The Original Article was published on 24 December 2021

Letter to Editor,

We applaud the efforts of Wang et al. 2021 for their Mendelian randomization study on how periodontal disease increases the host susceptibility to COVID-19 along with its severity, published in Journal of Translational Medicine [1]. They report on the basis of genetic evidence, significant association of Periodontal disease with susceptibility to COVID-19 and its severity based on comparison of hospitalization versus population controls. We agree with the authors of the study that periodontal disease is a modifiable factor, and rigorous oral hygiene maintenance could go a long way in reducing the predisposition to COVID-19 related adverse complications.

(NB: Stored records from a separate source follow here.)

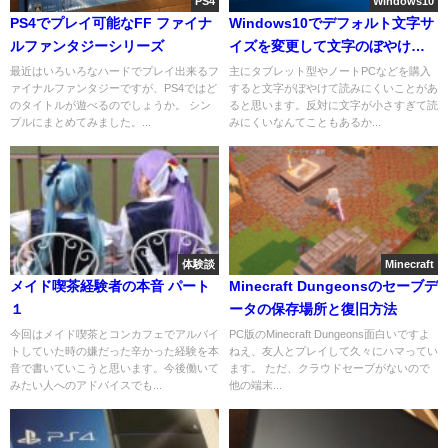
PS4
Windows10
PS4でプレイ可能なFF ファイナ
Windows10でデフォルト文字サ
ルファンタジーシリーズ
イズを変更して文字のぼやけを
解消する
最近はいろいろなハードでプレイ出来るフ
主にタブレット型やノートPCなどを購入
ァイナルファンタジーですが、PS4ではど
すると文字がぼやけて読みにくいことがあ
のタイトルが遊べるのでしょうか。 シン
ると思います。反対に文字が小さすぎて読
プルにまとめてみました。...
みにくいなんてこともあるか...
体験談
Minecraft
メイド喫茶経験者の本音 パート
Minecraft Dungeonsのセーブデ
１
ータの保存場所と復旧方法
今回はメイド喫茶とコンカフェでアルバイ
PC版のMinecraft Dungeons面白いですよ
トしていた時の嫌だった辛かった経験を本
ねえ、友人とプレイして久々にハマってい
音で書いていこうと思います。今後働いて
ます。 ただ、クラウドセーブがないので
みたい人へのアドバイスでも...
他の端末...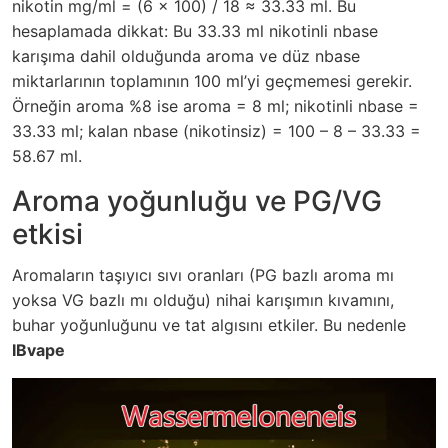
nikotin mg/ml = (6 x 100) / 18 ≈ 33.33 ml. Bu
hesaplamada dikkat: Bu 33.33 ml nikotinli nbase
karışıma dahil olduğunda aroma ve düz nbase
miktarlarının toplamının 100 ml’yi geçmemesi gerekir.
Örneğin aroma %8 ise aroma = 8 ml; nikotinli nbase =
33.33 ml; kalan nbase (nikotinsiz) = 100 – 8 – 33.33 =
58.67 ml.
Aroma yoğunluğu ve PG/VG
etkisi
Aromaların taşıyıcı sıvı oranları (PG bazlı aroma mı
yoksa VG bazlı mı olduğu) nihai karışımın kıvamını,
buhar yoğunluğunu ve tat algısını etkiler. Bu nedenle
IBvape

Since the start of the pandemic in 2019, our team has been working diligently towards unravelling the intricacies of this association [2,3,4,5,6]. An association between periodontitis and higher risk of Intensive Care Unit admission, need for ventilation and death of COVID-19 patients, is now well documented [3]. Furthermore, data collected by us suggests that periodontitis may also prolong the number of days of COVID-19 illness (Fig. 1). Periodontally healthy patients had on average 4.15 days of illness (95% confidence interval: 3.18–5.12), patients with gingivitis 5.76 days (95% CI: 3.93–7.59) and patients with periodontitis 7.37 days (95% CI: 5.48–9.25). Thus, good oral health seems very much beneficial not only in the prevention of COVID-19 related adverse outcomes, but also in potentially shortening the duration of the disease. It could help reduce the economic burden on the individual and the society at large by cutting down on the number of days the patients stay away from work. Hence any diagnostic modality which could predictably screen the presence of periodontal disease could very well act as an alarm to encourage and motivate the patients to seek dental care before it has progressed to severe stage. Recently developed and validated active matrix metalloproteinase (aMMP)-8 point-of-care/chair-side biomarker technology provides possibilities for health care professionals in this regard [6]. These lateral flow immunoassay based kits are capable of diagnosing active periodontal disease at both full-mouth and site-specific levels and can aid in tailoring therapy as per patient requirements and at the same time sensitizing them towards the need to maintain oral health [6].

Fig. 1
figure 1

Periodontal disease diagnosis versus days of illness after COVID-19

These kind of preventive oral health strategies could aid in concentrating health care resources more efficiently on helping risk patients with additional comorbidities to have a better oral health and protection against infections caused by microbial pathogens, such as bacteria and viruses, and possibly reducing the risk of superinfections reported among severe COVID-19 cases. At the same time, it could also help to increase individuals’ knowledge of their possible periodontal disease and its current state and effects, which they often are unaware, and make it easier to motivate patients toward better oral hygiene and oral health. The selective identification and protection of these people at-risk individuals could be a cost-effective way of disease management, especially in areas with limited medical/dental facilities. Thus, this targeted prevention strategy could increase the general level of public health as well.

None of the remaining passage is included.